RE: Future of DSSSL: What about PDF?

Subject: RE: Future of DSSSL: What about PDF?
From: "Didier PH Martin" <martind@xxxxxxxxxxxxx>
Date: Sat, 6 Mar 1999 15:15:08 -0500
Hi Avi

<YourComment>
On Saturday, March 06, 1999 06:56, Carlos Villegas [SMTP:cav@xxxxxxxxxxxxxx]
wrote:
>
> As I understand the page-sequence FOs are not currently implemented
> by
> Jade. Though, James has said, implementing the front end part of it
> should be relatively easy, however no backend can currently support
> the DSSSL page model.
>
> Where can I get some examples on using the page-sequence FOs? It's
> difficult for me to understand how they should work from the spec.
> And since there are no tools to play with...
>

If you have any specifics in mind, post, though I believe there is only one
person on this mailing list who can give authoritative answers. It would be
interesting to see how others interpret the scriptures.

> I thought about attempting to design such a formatter some time ago.
>
> However, it's been only that, just an attempt!

Was it an actual attempt? or just a thought? :-)

> One of the key points, of course,  is to implement the DSSSL
> page model and the synchronization flow objects from the start,
> then a simple-page-sequence would be implemented in terms of the
> more general page-sequence. There's no gain on not implementing
> the page model, we already have that.
> However, after reading the spec several times about the page
> model, I need some practical examples, to make sure I have
> the correct interpretation.
>
</YourComment>

<Reply>
In fact my own opinion on the subject (and also because I have to live with
jade code maintenance and modifications) is that what is missing is real
versatile grove objects.

When you look closely to what a dsssl engine is doing:

a) it parse the SGML/XML document and construct a grove
b) from this grove it (theoretically) construct a new one. This latter is a
FO grove contrary to the former which is a document grove.

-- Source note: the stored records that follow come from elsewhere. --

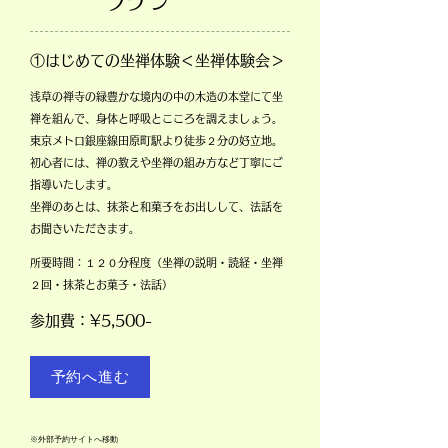
​
​プラン
①はじめての坐禅体験＜坐禅体験会＞
浅草の禅寺の緑豊かな境内の中の木造の本堂にて坐
禅を組んで、身体と呼吸とこころを調えましょう。
東京メトロ銀座線田原町駅より徒歩２分の好立地。
初心者には、禅の教えや坐禅の組み方など丁寧にご
指導いたします。
坐禅のあとは、抹茶と和菓子をお出しして、法話を
お聞きいただきます。
所要時間：１２０分程度（坐禅の説明・読経・坐禅
２回・抹茶とお菓子・法話）
​参加費：¥5,500-
予約へ進む
​※外部予約サイトへ移動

So, basically we have to deal with groves. Most grove interfaces that I saw
makes this equation "concept object" = "code object" instead on creating a
general mechanism based on good software practice like implementing a grove
with the composite pattern (gamma & al.). I'll explain. This brings us the
result that we have to multiply entities.

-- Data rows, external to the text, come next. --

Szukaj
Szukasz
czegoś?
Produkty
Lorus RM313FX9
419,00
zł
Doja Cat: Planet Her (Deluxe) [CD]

If you look at a document's hierarchy or the concept of a grove, it is
simply a hierarchy of objects and to each object is associated a property
set. The composite design pattern is simply that all objects inherit from a
basic object used to manipulate a collection or implement an interface to
manipulate a collection. Thus, for example, imagine an object having methods
to manipulate a collection of objects and therefore you can say that this
object is implicitly a collection of objects. Usual collection methods could
be implemented in this object like:
- add an element (the element is an other object and therefore we can create
a tree)
- remove an element
- delete an element
- update an element
- find or get an element

Then if you define this object as an interface (with similar constructs in
Java or C++ languages - virtual members, or CORBA , ILU or DCOM - Interface
definition). For example, if you defined it with a CORBA, ILU or DCOM IDLs
you can map this interface to several languages and thus implement the
interface with a particular language. Any client having to interface to the
grove would do it through this interface. With the right object middleware,
the client could be implemented in any language. Thus, either DCOM, ILU or
CORBA are good candidate for such interface definition.

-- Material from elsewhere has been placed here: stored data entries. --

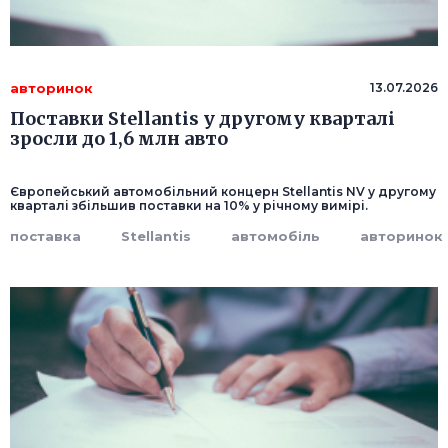
авторинок
13.07.2026
Поставки Stellantis у другому кварталі
зросли до 1,6 млн авто
Європейський автомобільний концерн Stellantis NV у другому
кварталі збільшив поставки на 10% у річному вимірі.
поставка
Stellantis
автомобіль
авторинок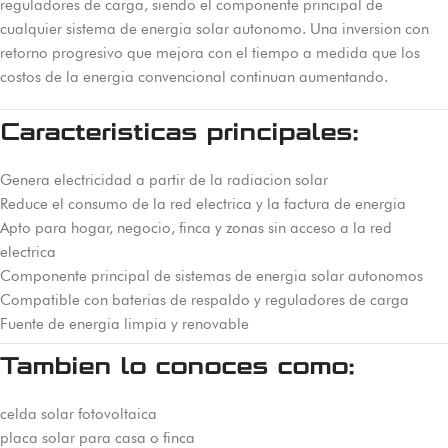
reguladores de carga, siendo el componente principal de
cualquier sistema de energia solar autonomo. Una inversion con
retorno progresivo que mejora con el tiempo a medida que los
costos de la energia convencional continuan aumentando.
Caracteristicas principales:
Genera electricidad a partir de la radiacion solar
Reduce el consumo de la red electrica y la factura de energia
Apto para hogar, negocio, finca y zonas sin acceso a la red
electrica
Componente principal de sistemas de energia solar autonomos
Compatible con baterias de respaldo y reguladores de carga
Fuente de energia limpia y renovable
Tambien lo conoces como:
celda solar fotovoltaica
placa solar para casa o finca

OK now we have a tree of objects and methods to manipulate the grove. For
the document grove each object is equivalent to a markup and for the
Formatting object grove each object correspond obviously to a formatting
object :-)

However, something is missing for both groves: the property set. Either for
the document grove or the formatting object grove each object is associated
to a property set. Then we need a new kind of object: a property set with
methods like:

- Add a property
- remove a property
- delete a property
- update a property
- find or get a property

We have the same pattern here. A collection pattern. However this is not the
composite pattern because each collection object is not itself a collection
object. Property sets are not hierarchies. The main difference is that the
grove object contains other grove objects and therefore is structured as a
hierarchy and property set contains property values and therefore do not
makes a tree. We then have something like (let's try a graphical
representation here :-)


object........................ property set
  |____ object................ property set
  |____ object................ property set
          |___ object ........ property set

Thus, grove object have methods to manipulate the object's hierarchy and
property set methods to manipulate the properties collection and set/get
properties values. so, in the previous property set interface we have not
included general property set get/set values methods so let's correct this
situation:

- Add a property
- remove a property
- delete a property
- update a property
- find or get a property
- get a property value
- set a property value

Here is the real advantage of such interface. with a minimal set of methods
you can have get or set any property, member of a property set. As an
example, let's say that the grove object is a formatting object and that we
want to set the "Font-size" property, then we would make a call like

PropertySet.Put("Font-Size", Font_size_value)

and get with:
Font_size_value = PropertySet.Get("Font-Size")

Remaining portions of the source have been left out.